In Africa, molti Stati mantengono restrizioni severe. In Senegal è vietato salvo pericolo di vita. In Sudafrica, invece, la legge è tra le più liberali: aborto su richiesta fino a 12 settimane, con estensioni fino a 20 in casi particolari.

In India: dal 2021 accesso fino a 24 settimane in determinate circostanze.

Cina: storicamente liberale, oggi promuove politiche per ridurre gli aborti non “necessari” in chiave natalista.

Indonesia: consente solo in casi di stupro o pericolo per la donna, con vincoli burocratici pesanti.


Se una donna deve aspettare un certificato della polizia per provare uno stupro prima di abortire, è davvero libera di decidere?



Il linguaggio che ferisce: “bambino” o “feto”?

C’è un paradosso linguistico che non viene mai discusso abbastanza.
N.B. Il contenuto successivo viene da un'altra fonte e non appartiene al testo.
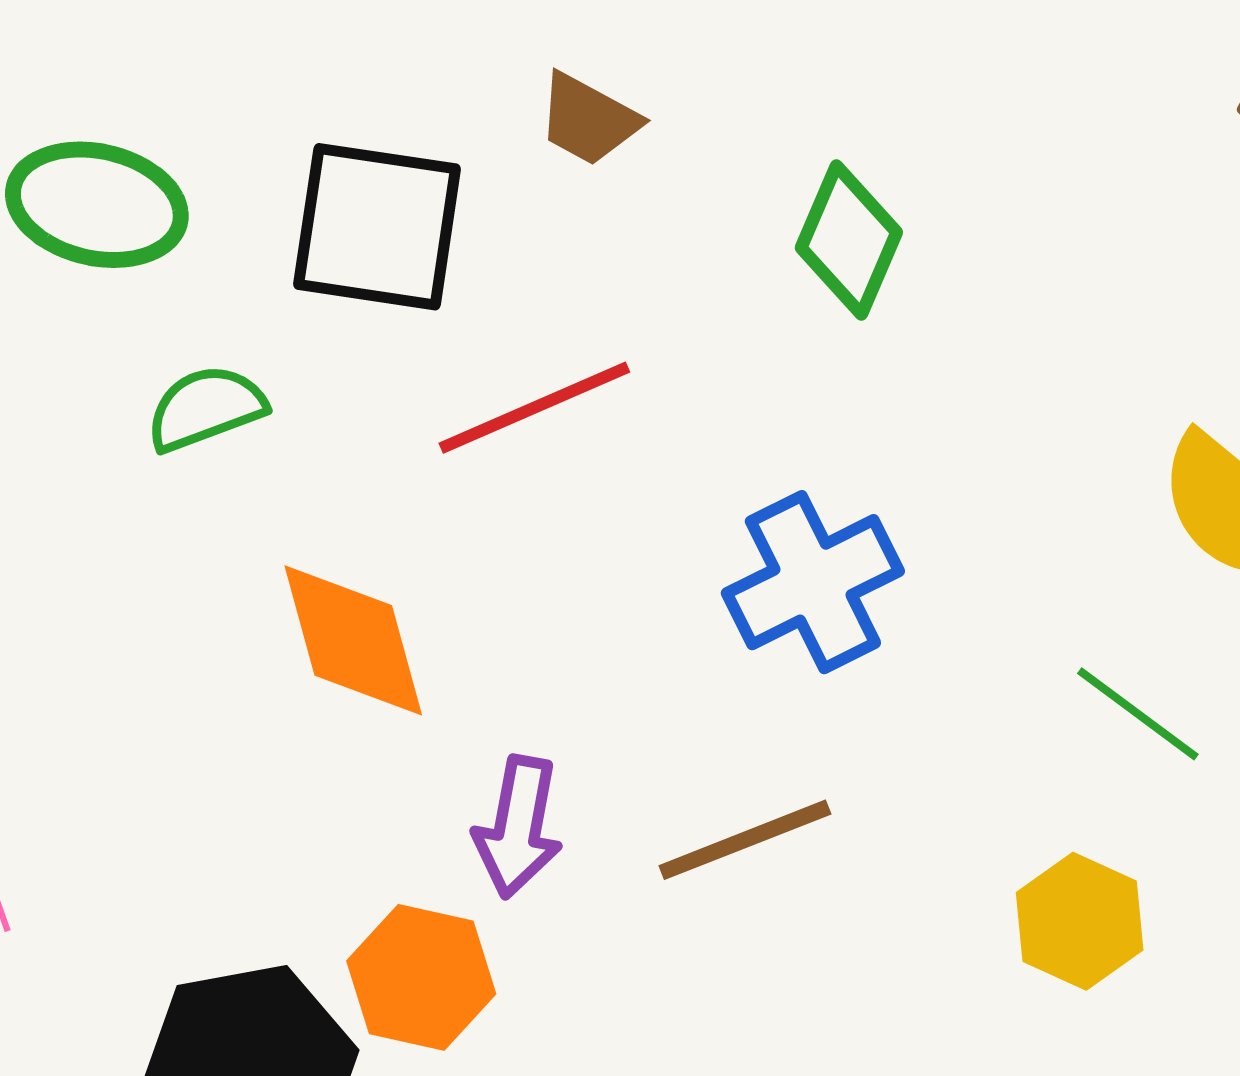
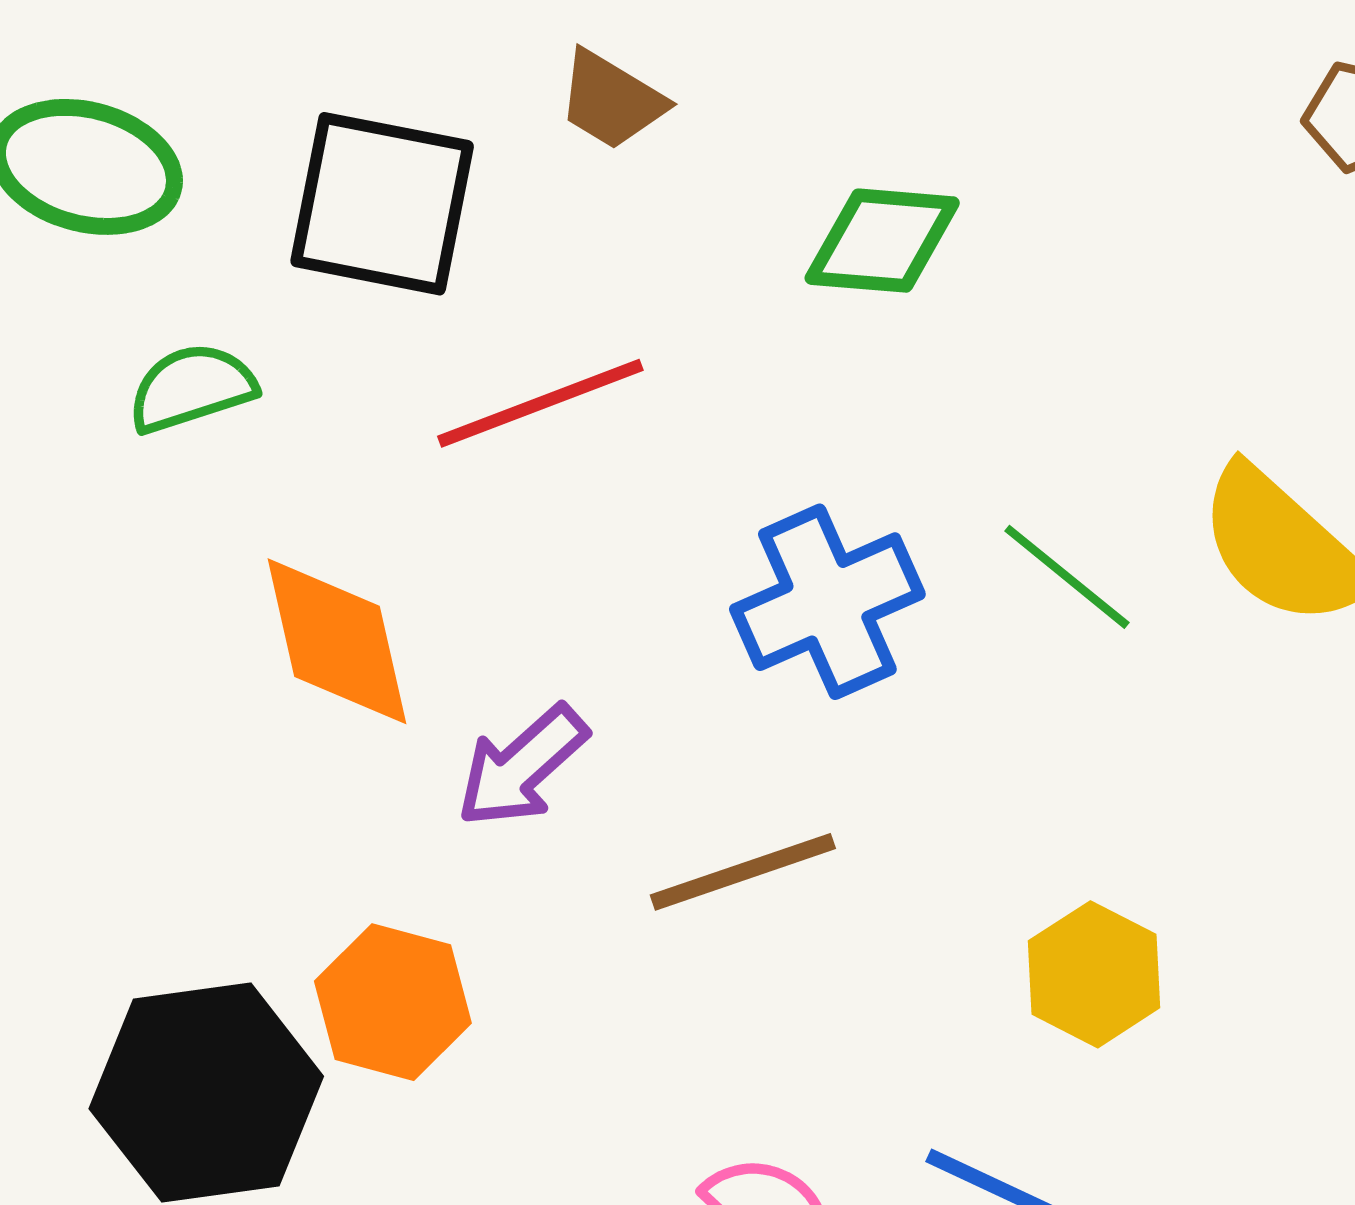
green diamond: (849, 240) -> (882, 241), turned 69
green line: (1138, 714) -> (1067, 577), moved
purple arrow: (518, 827) -> (522, 766), moved, turned 35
Quando una gravidanza è desiderata, anche a cinque settimane si parla di “bambino”. Quando non lo è, diventa “feto”.

Perché una donna che perde un figlio nei primi mesi “ha perso il suo bambino”, mentre chi interrompe la gravidanza “ha eliminato solo un feto”?

Le parole non sono neutre: possono consolare o ferire, legittimare o negare. Dire “è solo un feto” è un modo per sminuire il dolore e la complessità di una scelta.



Oltre le leggi: il rispetto

Dietro ogni legge ci sono persone reali. Donne che decidono in solitudine, sotto pressioni familiari, religiose, culturali.

Rispetto non significa approvare sempre, ma riconoscere la complessità. Una donna che interrompe una gravidanza non lo fa mai a cuor leggero.

Siamo davvero interessati a proteggere la vita, o solo a controllare i corpi delle donne?